O conceito de “fundamentalismo” surgiu em 1909 a partir do título de uma obra de quatro volumes chamada de ‘Os Fundamentos‘. Estes livros foram publicados pelo Instituto Bíblico de Los Angeles, entre 1909 e 1920. Eles foram chamados assim porque apelaram aos cristãos para afirmar doutrinas fundamentais específicas, como o nascimento virginal e ressurreição corporal de Jesus.

Esta série de ensaios passou a ser representativa da “controvérsia fundamentalista-modernista”, que surgiu no final do século XIX, dentro das igrejas protestantes dos Estados Unidos, e continuou a ser tema nos anos 1920.

Com o tempo, o termo passou a ser associado a um segmento particular do protestantismo evangélico, que se distinguia por sua abordagem separatista em relação à modernidade e a outros cristãos que não concordavam com seus pontos de vista.

Originalmente membros das várias denominações protestantes que subscreveram os “fundamentos” foram chamados de “fundamentalistas” e não formaram uma denominação independente.

Características

A maioria das formas de fundamentalismo religioso tem características semelhantes.
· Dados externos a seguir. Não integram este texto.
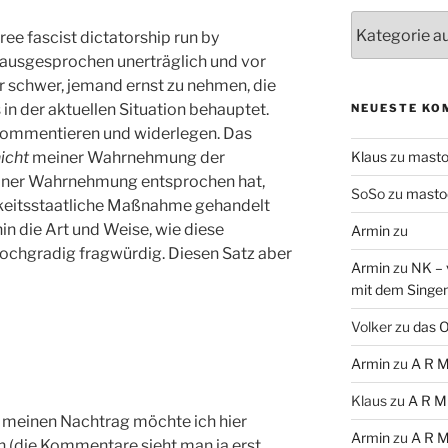
Themen
ree fascist dictatorship run by
 ausgesprochen unerträglich und vor
ir schwer, jemand ernst zu nehmen, die
 in der aktuellen Situation behauptet.
NEUESTE KO
kommentieren und widerlegen. Das
icht
meiner Wahrnehmung der
Klaus
zu
mast
meiner Wahrnehmung entsprochen hat,
SoSo
zu
masto
igkeitsstaatliche Maßnahme gehandelt
in die Art und Weise, wie diese
Armin
zu
ochgradig fragwürdig. Diesen Satz aber
Armin
zu
NK – 
mit dem Singe
Volker
zu
das O
Armin
zu
A R M
Klaus
zu
A R M
 meinen Nachtrag möchte ich hier
Armin
zu
A R M
 (die Kommentare sieht man ja erst,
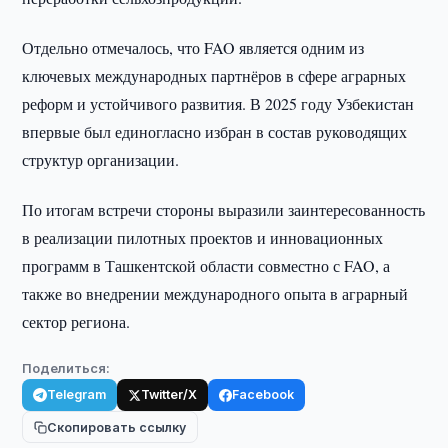
Отдельно отмечалось, что FAO является одним из
ключевых международных партнёров в сфере аграрных
реформ и устойчивого развития. В 2025 году Узбекистан
впервые был единогласно избран в состав руководящих
структур организации.
По итогам встречи стороны выразили заинтересованность
в реализации пилотных проектов и инновационных
программ в Ташкентской области совместно с FAO, а
также во внедрении международного опыта в аграрный
сектор региона.
Поделиться:
Telegram
Twitter/X
Facebook
Скопировать ссылку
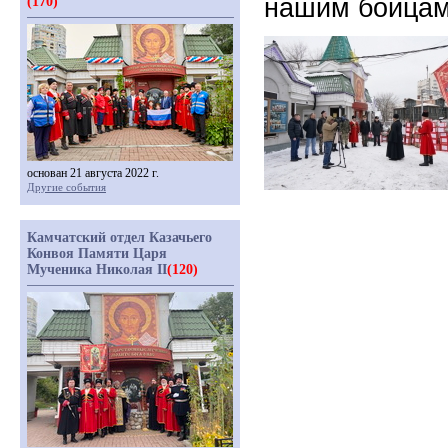
нашим бойцам
(170)
основан 21 августа 2022 г.
Другие события
Камчатский отдел Казачьего
Конвоя Памяти Царя
Мученика Николая II
(120)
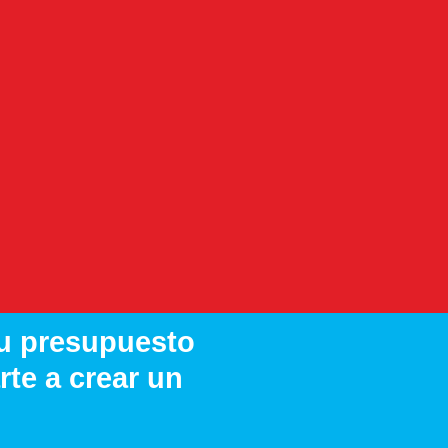
 tu presupuesto
te a crear un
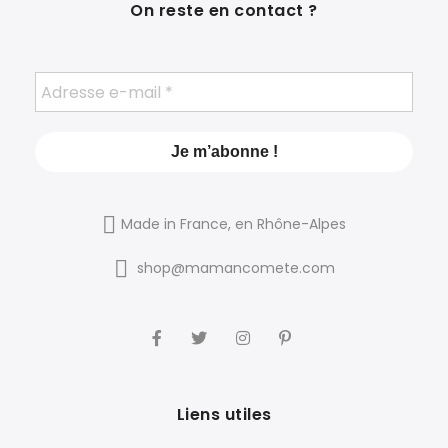
On reste en contact ?
Made in France, en Rhône-Alpes
shop@mamancomete.com
Liens utiles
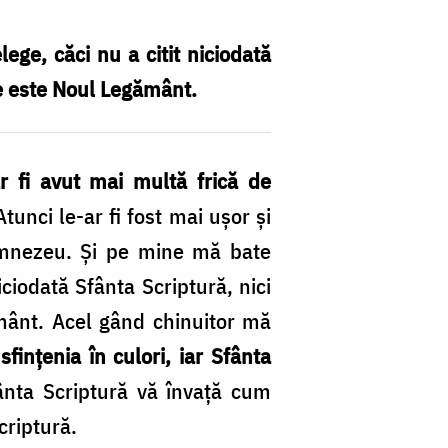
ge, căci nu a citit niciodată
ce este Noul Legământ.
ar fi avut mai multă frică de
tunci le-ar fi fost mai uşor şi
Dumnezeu. Şi pe mine mă bate
ciodată Sfânta Scriptură, nici
mânt. Acel gând chinuitor mă
sfinţenia în culori, iar Sfânta
Sfânta Scriptură vă învaţă cum
criptură.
Fundamentalistas religiosos tipicamente enxergam suas escrituras sagradas (Bíblia, Alcorão, entre outros) como a palavra autêntica e literal de Deus. Como as escrituras são consideradas inerrantes, os fundamentalistas acreditam que nenhuma pessoa tem o direito de mudá-la ou discordar dela.
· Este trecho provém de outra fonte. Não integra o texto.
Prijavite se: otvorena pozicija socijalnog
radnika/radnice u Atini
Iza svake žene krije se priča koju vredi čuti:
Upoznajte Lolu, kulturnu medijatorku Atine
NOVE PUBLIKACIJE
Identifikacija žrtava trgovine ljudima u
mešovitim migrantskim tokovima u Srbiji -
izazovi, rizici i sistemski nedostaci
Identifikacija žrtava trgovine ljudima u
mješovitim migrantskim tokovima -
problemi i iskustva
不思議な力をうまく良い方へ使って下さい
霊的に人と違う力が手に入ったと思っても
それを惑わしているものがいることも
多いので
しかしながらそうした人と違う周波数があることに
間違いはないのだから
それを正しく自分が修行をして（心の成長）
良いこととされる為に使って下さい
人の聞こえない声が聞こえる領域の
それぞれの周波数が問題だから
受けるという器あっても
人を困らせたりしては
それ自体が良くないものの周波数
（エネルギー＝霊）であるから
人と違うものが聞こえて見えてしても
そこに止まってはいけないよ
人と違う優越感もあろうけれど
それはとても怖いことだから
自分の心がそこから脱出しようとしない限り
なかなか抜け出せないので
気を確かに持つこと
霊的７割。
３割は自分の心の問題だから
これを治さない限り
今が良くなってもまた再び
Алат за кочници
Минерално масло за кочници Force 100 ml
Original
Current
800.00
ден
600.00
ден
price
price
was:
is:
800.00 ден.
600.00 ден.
Eles acreditam que Deus articulou sua vontade precisamente para seus seguidores, e que eles têm um registro confiável e perfeito dessa revelação. Como resultado, as pessoas são “obrigadas” a obedecer à palavra de Deus.

Críticas

Uma crítica geral é que os fundamentalistas são seletivos no que acreditam e praticam. Por exemplo, o Livro do Êxodo dita que, quando o irmão de um homem morre, ele deve se casar com sua cunhada viúva. No entanto, os cristãos fundamentalistas não aderem a essa doutrina, apesar do fato não ser contradito no Novo Testamento.

No entanto, os defensores do fundamentalismo argumentam que, de acordo com o Novo Testamento, essas não são normativas para os cristãos modernos. Outros fundamentalistas argumentam que apenas certas partes da Lei Mosaica – partes que se baseiam em princípios morais universais – são normativas.

Os críticos afirmam que os fundamentalistas não reconhecem que seres humanos falíveis são aqueles que transmitem uma tradição religiosa. Como resultado, é impossível seguir a palavra indiscutível de Deus, só se pode alcançar uma compreensão humana da vontade de Deus.